§ **TASK TO CARRY OUT**
Return the lines of the data below starting at the one holding "[Initiatives] (1000, 268)" and ending at the one holding "Badrum (550, 706)", word for word, leaving every picture out.

§ **THE INPUT**
★ ★ ★ ★ ★

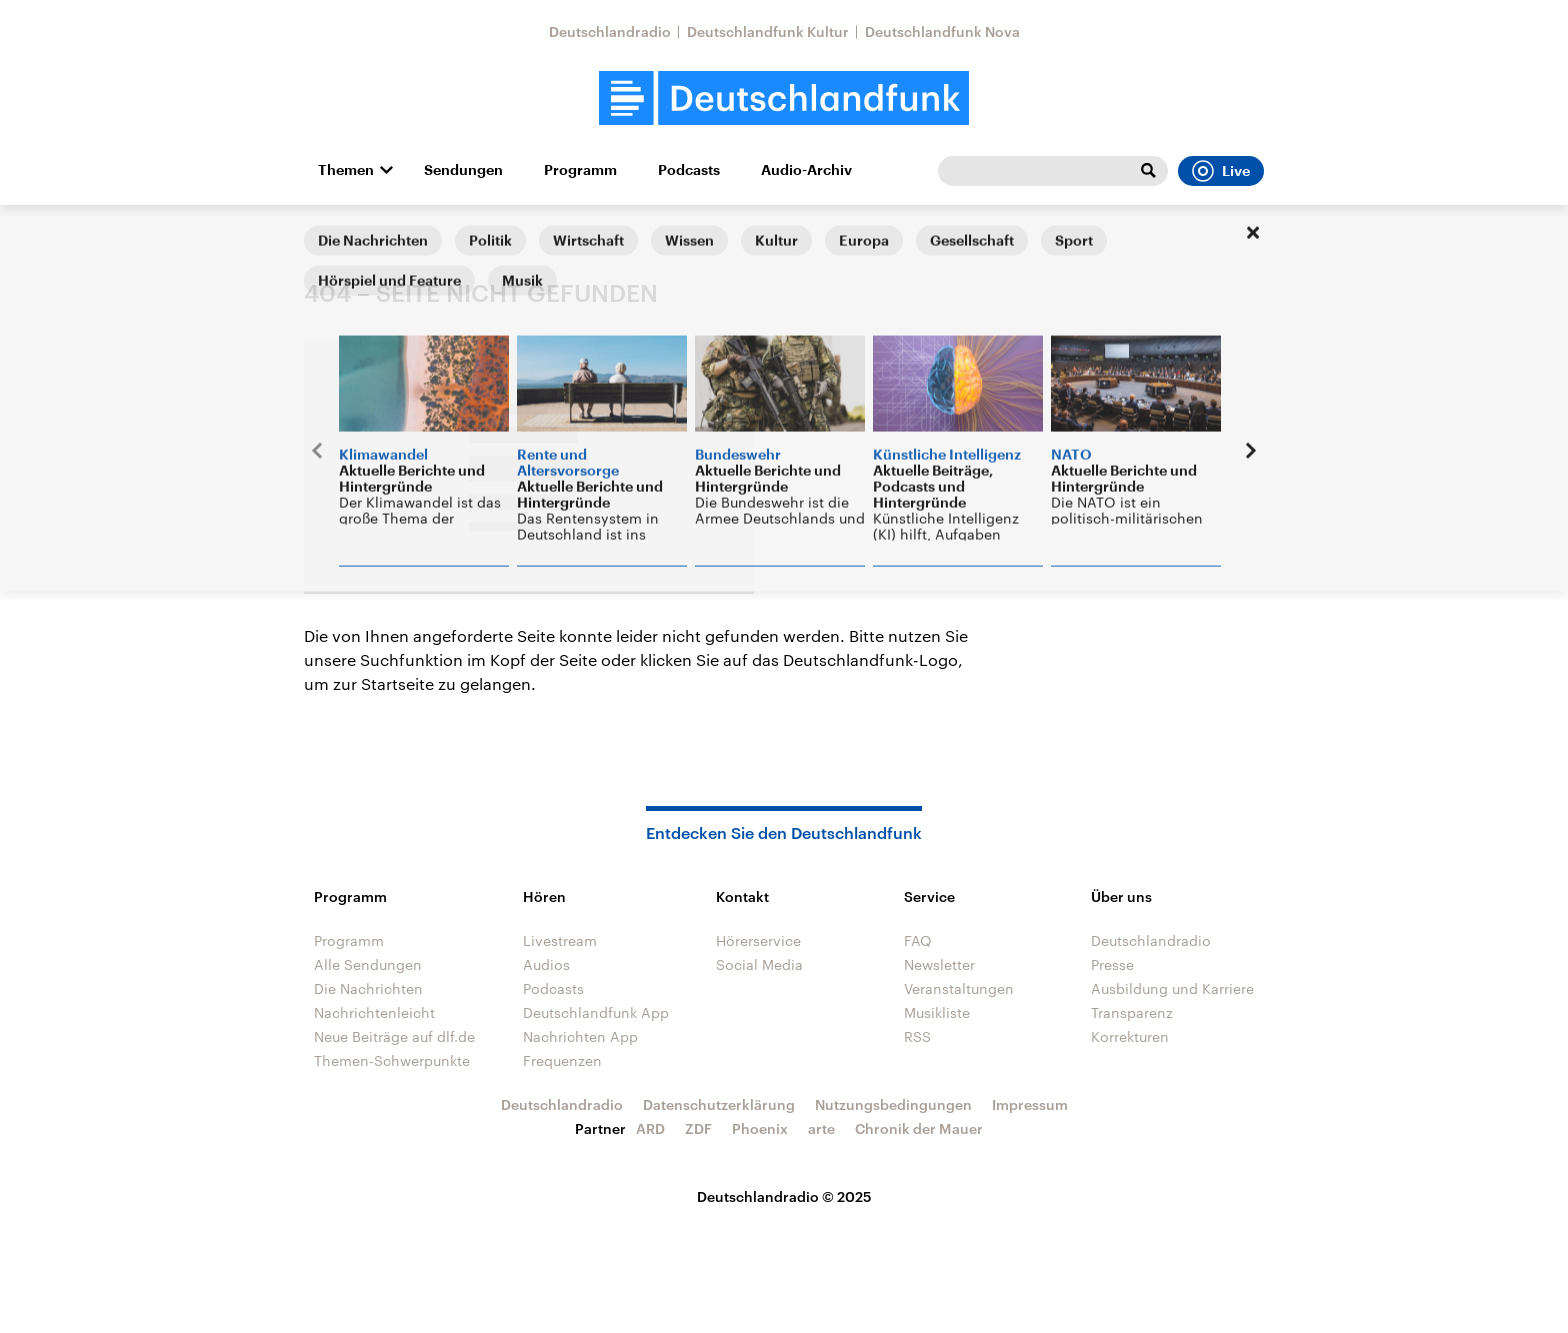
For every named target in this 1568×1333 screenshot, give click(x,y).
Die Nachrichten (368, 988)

★ ★ ★ ★ ★

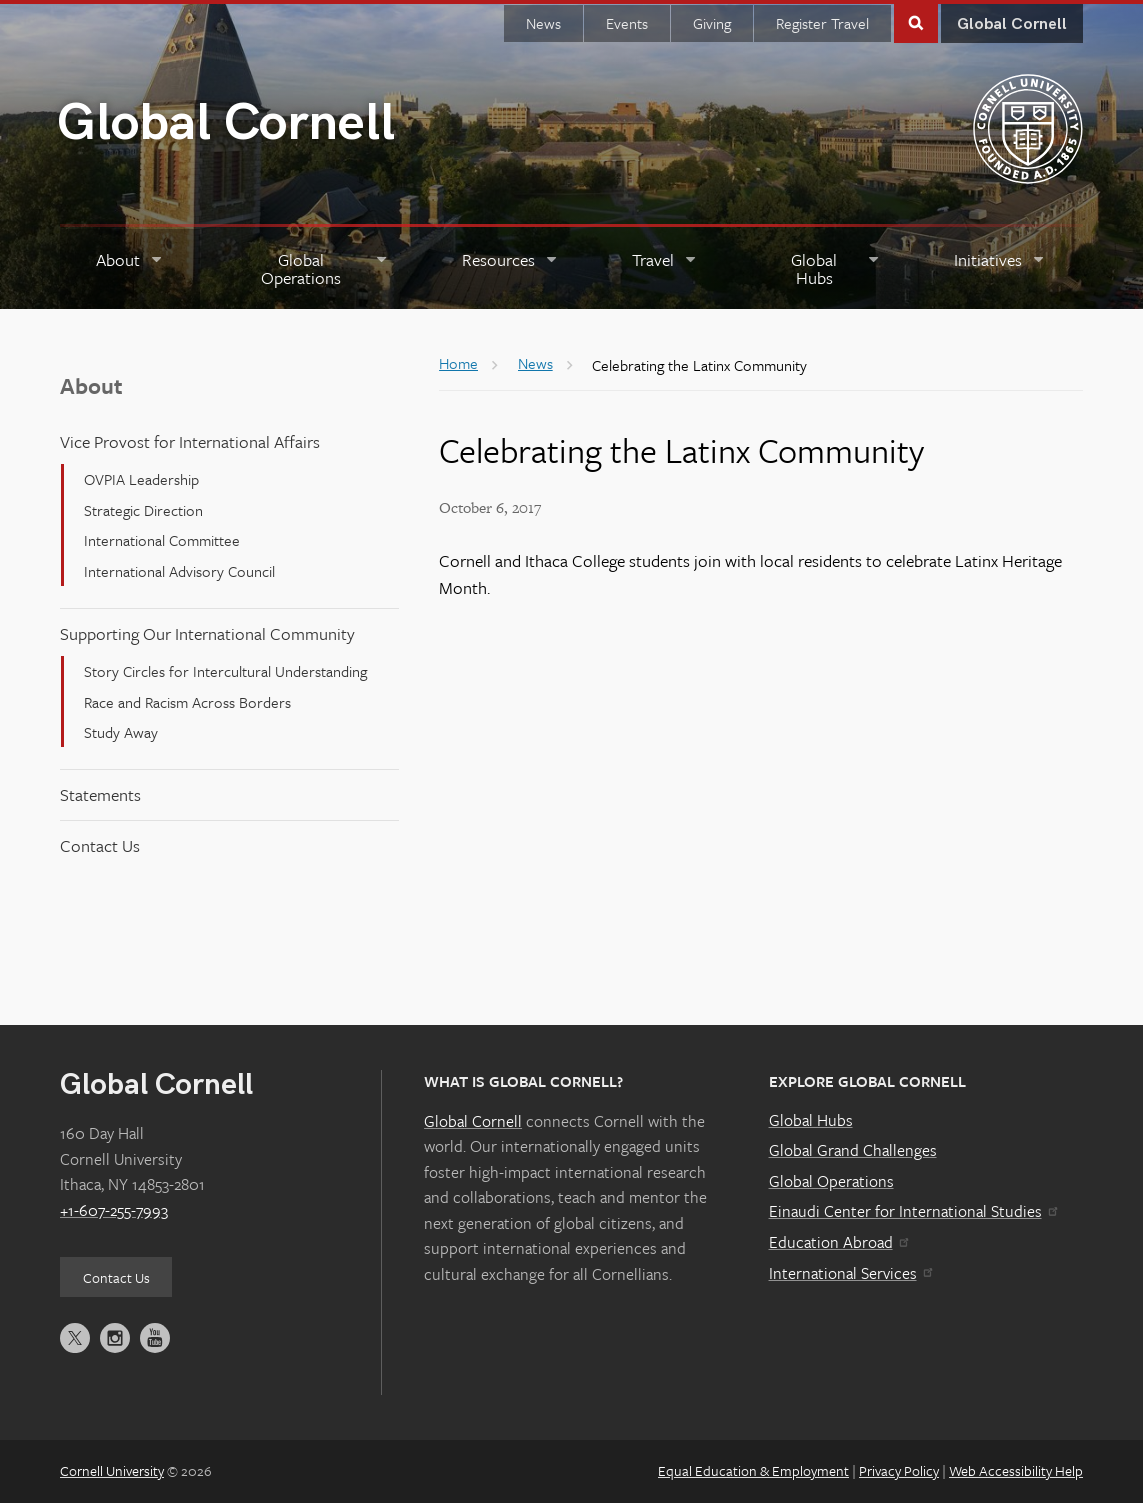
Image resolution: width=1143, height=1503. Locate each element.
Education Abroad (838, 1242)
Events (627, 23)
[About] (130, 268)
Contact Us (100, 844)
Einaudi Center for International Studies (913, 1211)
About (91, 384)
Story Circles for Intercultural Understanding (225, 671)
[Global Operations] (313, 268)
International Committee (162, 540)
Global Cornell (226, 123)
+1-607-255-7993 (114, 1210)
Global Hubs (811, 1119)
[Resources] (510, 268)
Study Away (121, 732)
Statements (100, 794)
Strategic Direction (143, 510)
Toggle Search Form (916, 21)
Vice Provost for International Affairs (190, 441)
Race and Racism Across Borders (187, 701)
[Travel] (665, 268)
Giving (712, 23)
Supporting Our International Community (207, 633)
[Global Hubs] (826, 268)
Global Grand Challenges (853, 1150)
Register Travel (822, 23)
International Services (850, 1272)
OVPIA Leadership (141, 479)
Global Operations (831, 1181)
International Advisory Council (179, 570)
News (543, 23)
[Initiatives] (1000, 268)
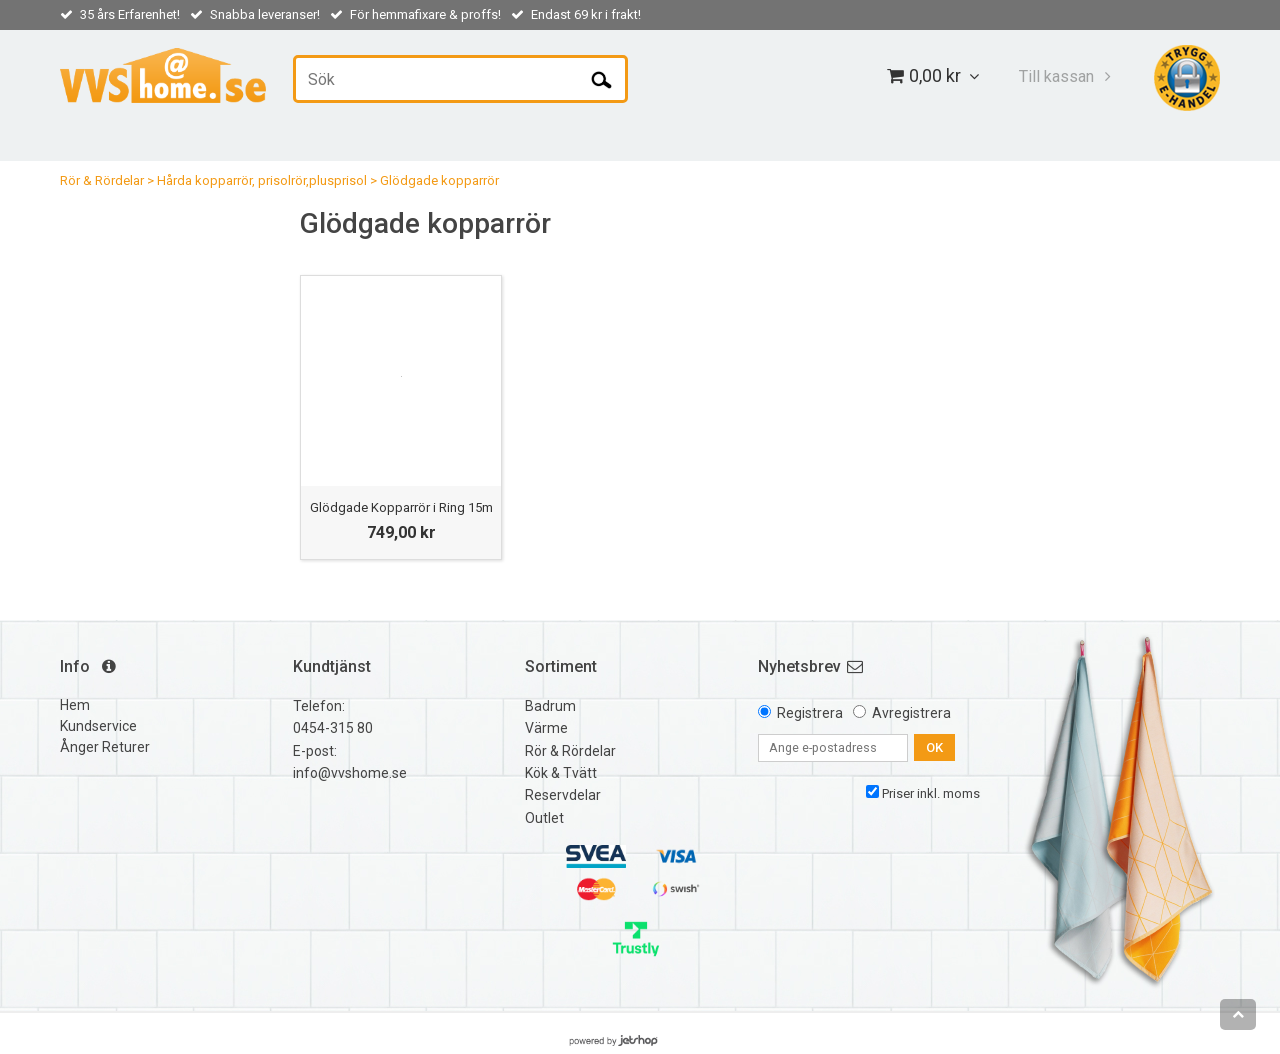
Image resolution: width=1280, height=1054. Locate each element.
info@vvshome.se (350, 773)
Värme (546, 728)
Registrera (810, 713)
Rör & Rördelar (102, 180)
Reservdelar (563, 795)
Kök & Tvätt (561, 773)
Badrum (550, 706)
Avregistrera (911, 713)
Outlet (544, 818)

★ ★ ★ ★ ★

§ **PROBLEM SOLUTION**
[Initiatives] (1000, 268)
Image resolution: width=1280, height=1054. Locate each element.
info@vvshome.se (350, 773)
Värme (546, 728)
Registrera (810, 713)
Rör & Rördelar (102, 180)
Reservdelar (563, 795)
Kök & Tvätt (561, 773)
Badrum (550, 706)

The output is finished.